Practice SPCT with deepseek-grm
The researchers applied SPCT to Google’s openweight model Gemma-2-27B to create the DeepSeek-GRM-27B. We evaluated against several strong baseline RMSs (including LLM-AA-Judge, Scalar RMS, and Semi-Scalar RMS, Semi-Scalar RMS) and public models (e.g. GPT-4-340B-REWARD).
They found that DeepSeek-GRM-27B outweighed baseline methods trained with the same data. SPCT has significantly improved quality and, crucially, significantly improved inference time scalability compared to standard fine-tuning.

Generating more samples and scaling to inference time significantly improves the performance of the DeepSeek-GRM-27B, outperforming much larger models such as the Nemotron-4-340B-Reward and GPT-4O. MetaRM achieved the best results by further improving scaling and filtering judgments.
“With large-scale sampling, DeepSeek-GRM allows for more accurate judgment of the rewards of outputs with more diversity principles and finer granularity,” the researchers write.
Interestingly, SPCT showed less bias in different domains compared to scalar RMS. This often works well for verifiable tasks, but elsewhere it is not enough.
Impact on companies
Developing more generalist and scalable reward models is promising for enterprise AI applications. Potential areas that can benefit from Generalist RMS include creative tasks and applications that require models to adapt to dynamic environments such as customer preferences as they evolve.

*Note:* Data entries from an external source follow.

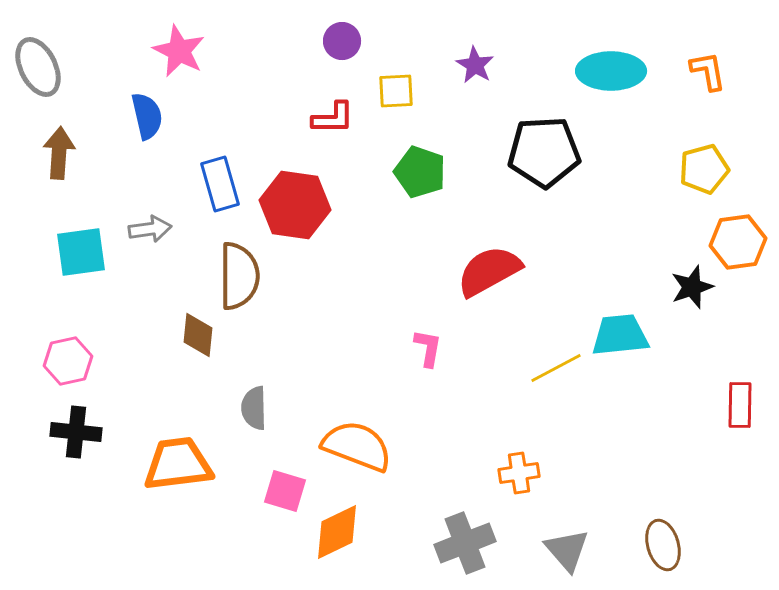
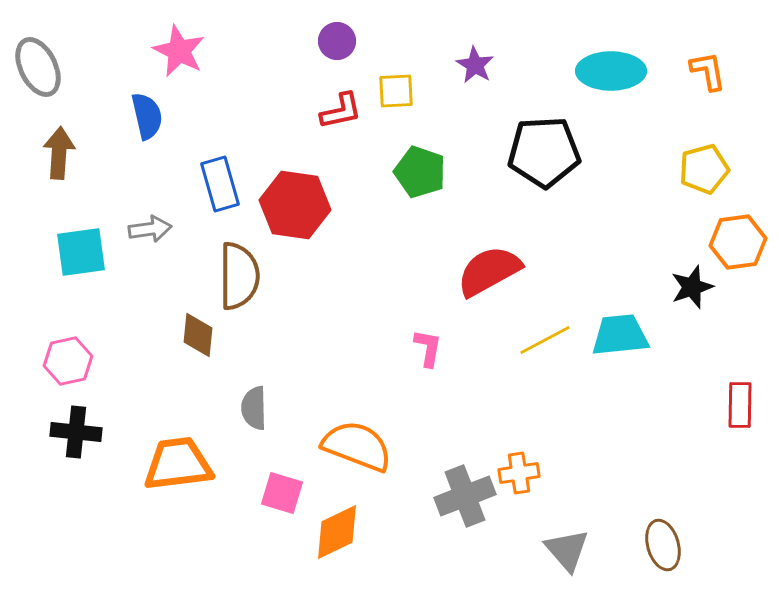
purple circle: moved 5 px left
red L-shape: moved 8 px right, 7 px up; rotated 12 degrees counterclockwise
yellow line: moved 11 px left, 28 px up
pink square: moved 3 px left, 2 px down
gray cross: moved 47 px up
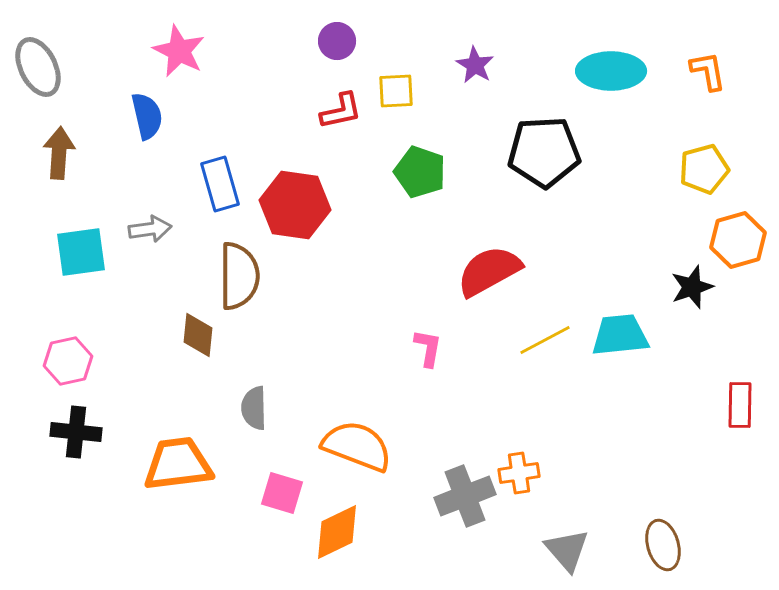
orange hexagon: moved 2 px up; rotated 8 degrees counterclockwise
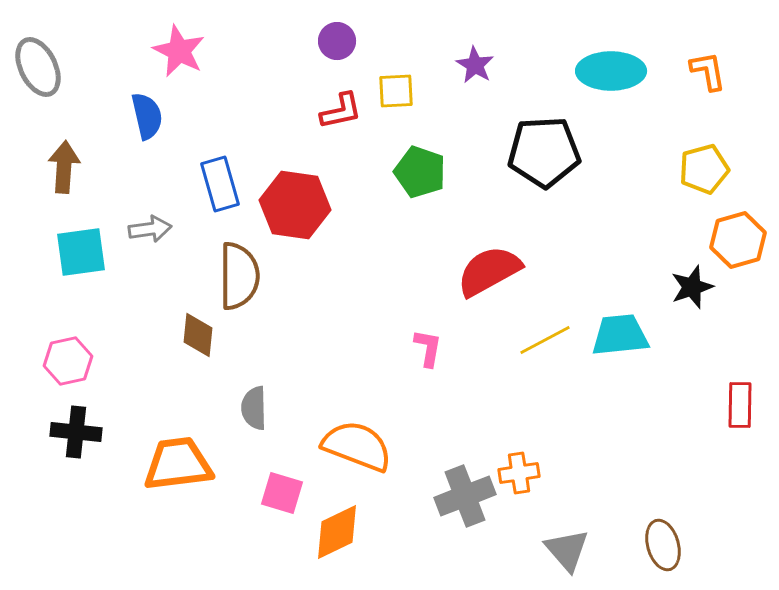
brown arrow: moved 5 px right, 14 px down
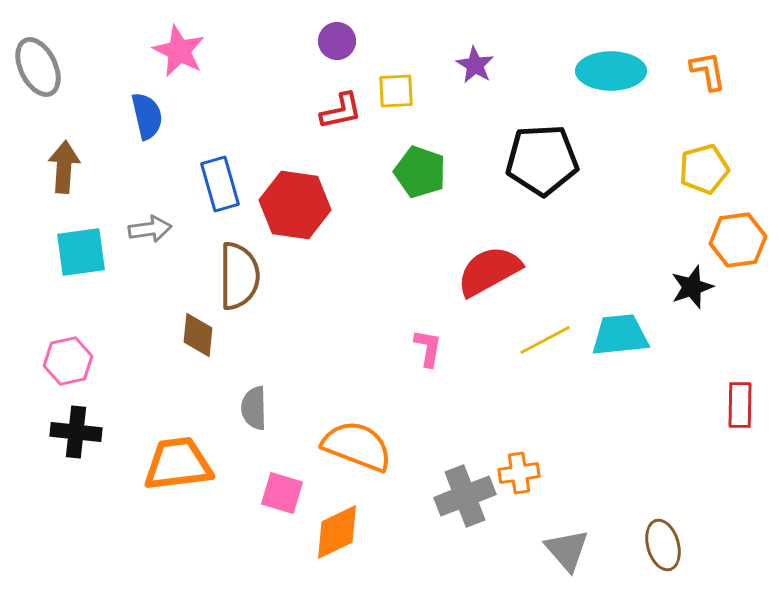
black pentagon: moved 2 px left, 8 px down
orange hexagon: rotated 8 degrees clockwise
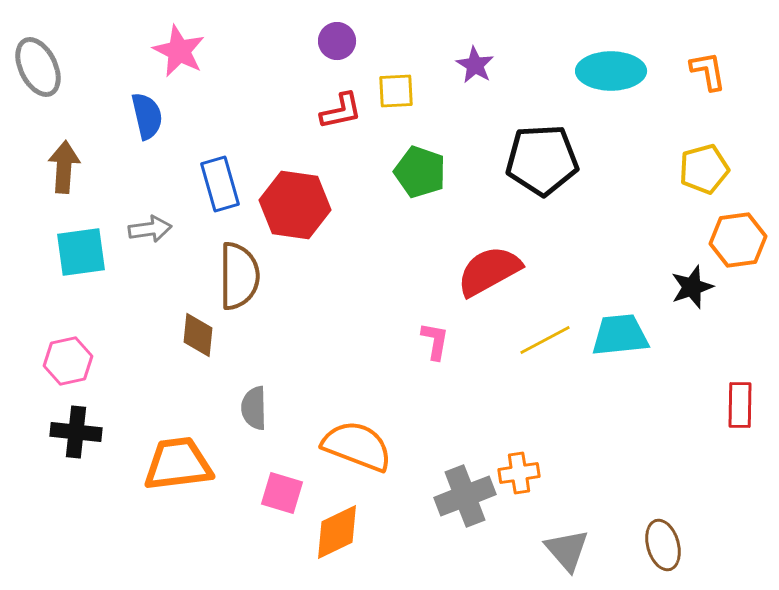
pink L-shape: moved 7 px right, 7 px up
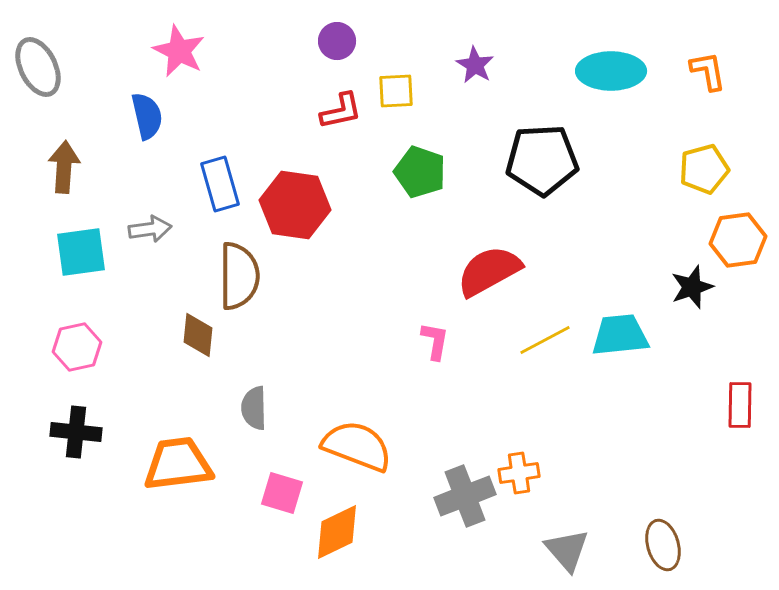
pink hexagon: moved 9 px right, 14 px up
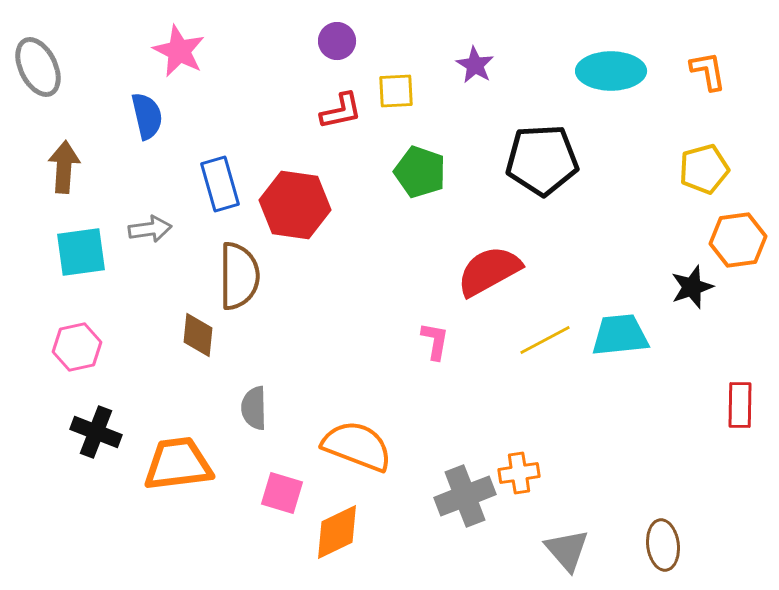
black cross: moved 20 px right; rotated 15 degrees clockwise
brown ellipse: rotated 9 degrees clockwise
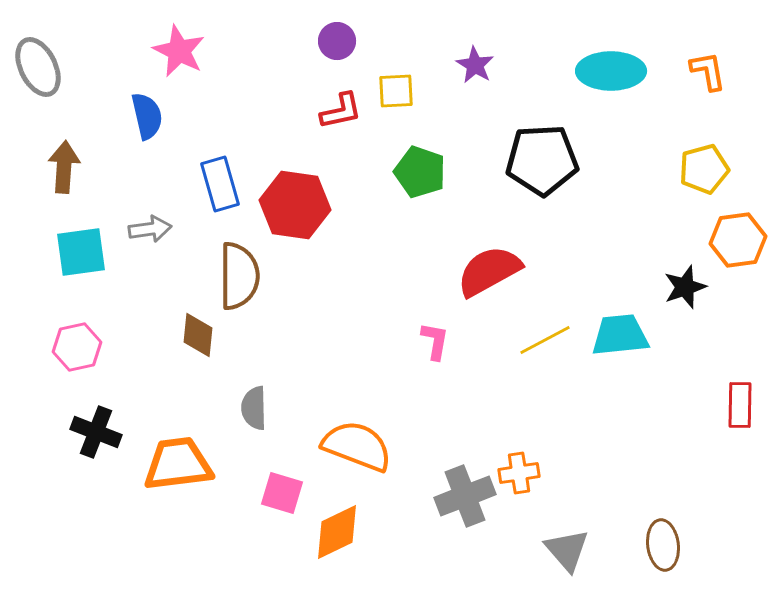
black star: moved 7 px left
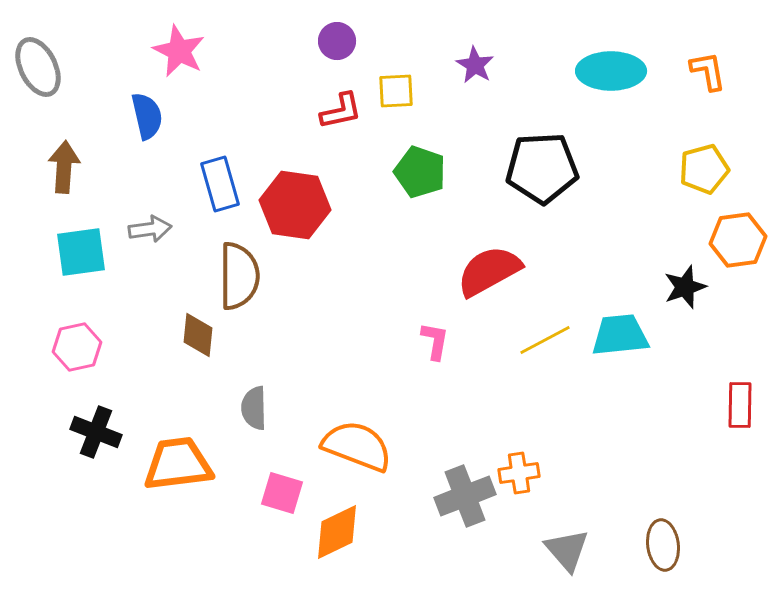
black pentagon: moved 8 px down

Despite strong results, DeepSeek-GRM lags behind a scalar RMS specialised in purely verifiable tasks where explicit inference generation may be less efficient than direct scoring. Efficiency remains a challenge compared to non-generated RMS.
The DeepSeek team suggests that future work will focus on improving efficiency and deeper integration. As they conclude, “future directions include integrating GRMS into an online RL pipeline into a multi-purpose interface of reward systems and investigating the co-scaling of inference times with policy models, or as a robust offline evaluator of the underlying model.”